It was the middle of the night when someone swerved off the dirt road in front of our house and flattened our mailbox. It would have been better if the box and post were demolished, but they happened to be salvageable.
The post had broken below ground, so I stood it up and tamped the dirt back around it. A couple of leftover deck railing balusters nailed between the post and the landscape timbers around it made suitable braces. The contraption worked, but had a slight forward lean and twisted to the left, and looked like a busted post held up by two sticks.
“New post and mailbox” went on the to-do list that day. My wife, Sharon, and I discussed it at times, and we searched for what we wanted. Maybe it was time for a change – perhaps, a different style that would still fit with the dirt road location. After several tries to find something different, we gave up and decided on a mailbox identical to the one we had, and a post only slightly different from the old one.
“Put up post and mailbox” went on the to-do list that day. But, everyone knows you can’t rush out and just do it. You have to think and plan, consider the weather, decide to paint or stain the post, etc. etc. And, with a mailbox, you need to make sure you have the time to complete the installation without being interrupted (after all, the mail comes every day except Sunday, so you must have a place for it at delivery time.) So, the mailbox and post sat under the carport where I laid it when I brought it home from Lowes. After that, anytime I got in or out of the truck, I had to step around the post and mailbox.
I’m not sure how or why it all came together, but one Saturday morning I took down the old mailbox and began the installation. The post was standing and the mailbox labeled and attached when the mail carrier drove up. I asked her if the height suited her and met the regulations, and she said it was great. I tamped the post in and stained it, and the task was complete.
And, it only took me two years.
The problem was the old mailbox worked in its catawampus condition, so it never made it to the top of the to-do list. It was ugly, and the door might flop open if you didn’t close it just right, but it held mail just fine. As I said above, it would have been better if it had been a total loss. Then, I would have had to get a new one and install it quickly. But, we could get by with the old one and did, for two years.
Just getting by can become quite comfortable. The knowledge of something being out of kilter becomes blurred or filtered out of our vision. The thoughts of “I need to fix that” come farther apart and last shorter and shorter times, until the response becomes “Well, it’s not really that bad. I can get by with it.” And, we do just that – get by with it.

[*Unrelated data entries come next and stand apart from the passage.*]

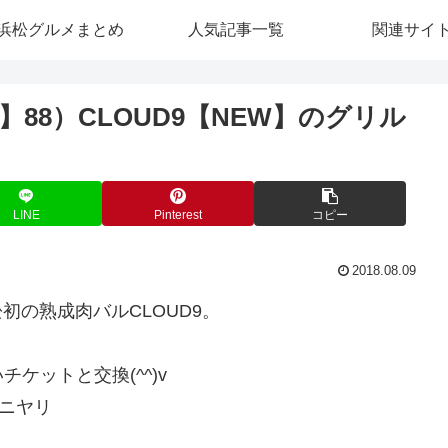
浜松グルメまとめ
人気記事一覧
関連サイ
88）CLOUD9【NEW】のグリル
LINE
Pinterest
コピー
2018.08.09
初の熟成肉バルCLOUD9。
ケットと交換(^^)v
)ニヤリ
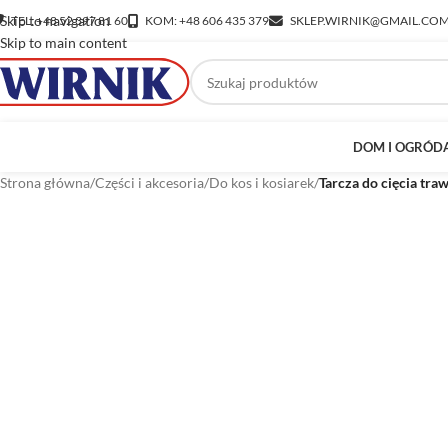
Skip to navigation
TEL: +48 52 397 81 60
KOM: +48 606 435 379
SKLEP.WIRNIK@GMAIL.CO
Skip to main content
DOM I OGRÓD
Strona główna
/
Części i akcesoria
/
Do kos i kosiarek
/
Tarcza do cięcia tra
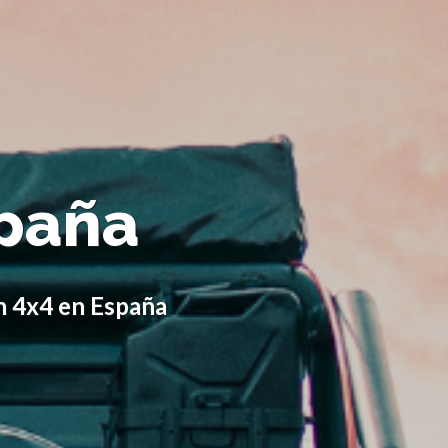
spaña
n 4x4 en España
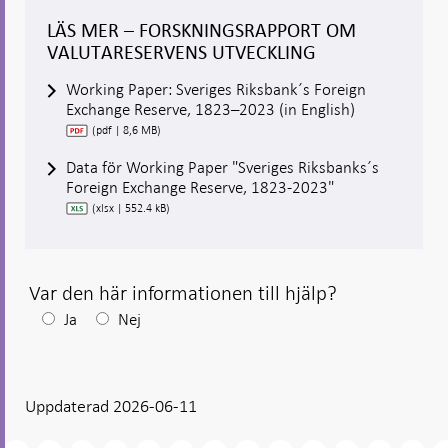
LÄS MER – FORSKNINGSRAPPORT OM
VALUTARESERVENS UTVECKLING
Working Paper: Sveriges Riksbank´s Foreign
Exchange Reserve, 1823–2023 (in English)
(pdf | 8,6 MB)
Data för Working Paper "Sveriges Riksbanks´s
Foreign Exchange Reserve, 1823-2023"
(xlsx | 552.4 kB)
Var den här informationen till hjälp?
Efter
Ja
Nej
ditt
svar
Uppdaterad 2026-06-11
visas
en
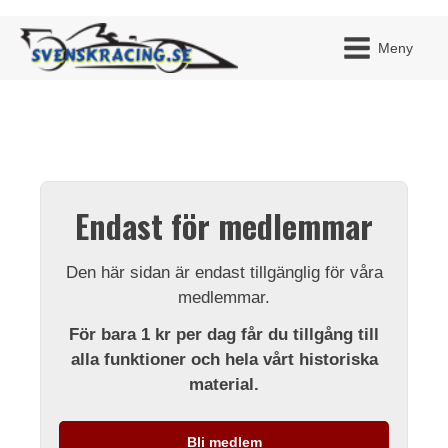
Meny
JAG H
MITT 
Endast för medlemmar
BLI ME
Den här sidan är endast tillgänglig för våra
medlemmar.
För bara 1 kr per dag får du tillgång till
alla funktioner och hela vårt historiska
material.
Bli medlem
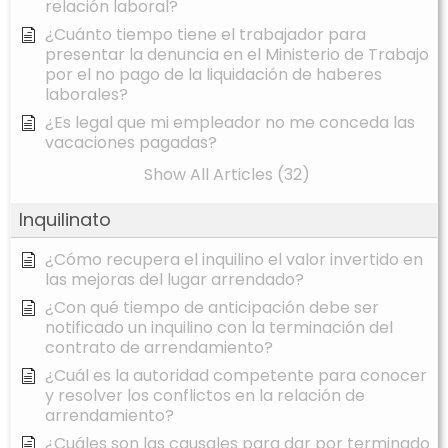
relación laboral?
¿Cuánto tiempo tiene el trabajador para
presentar la denuncia en el Ministerio de Trabajo
por el no pago de la liquidación de haberes
laborales?
¿Es legal que mi empleador no me conceda las
vacaciones pagadas?
Show All Articles (32)
Inquilinato
¿Cómo recupera el inquilino el valor invertido en
las mejoras del lugar arrendado?
¿Con qué tiempo de anticipación debe ser
notificado un inquilino con la terminación del
contrato de arrendamiento?
¿Cuál es la autoridad competente para conocer
y resolver los conflictos en la relación de
arrendamiento?
¿Cuáles son las causales para dar por terminado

The physical things in our lives, such as catawampus mailboxes, should be addressed. But, it often happens the top of our to-do list should come on the spiritual side. “Just getting by” in that area could mean we’re outwardly following God’s Word, while inwardly our attitude conflicts with it, as Jesus explained in the Sermon on the Mount (“Ye have heard that it was said of them of old time, Thou shalt not kill; and whosoever shall kill shall be in danger of the judgment: But I say unto you, That whosoever is angry with his brother without a cause shall be in danger of the judgment…” Matthew 5:21-22.)
Or, as the Apostle Paul wrote in 1st Corinthians 13, our faith, knowledge and charity might be what people would consider good, but we are just getting by if we aren’t acting with love.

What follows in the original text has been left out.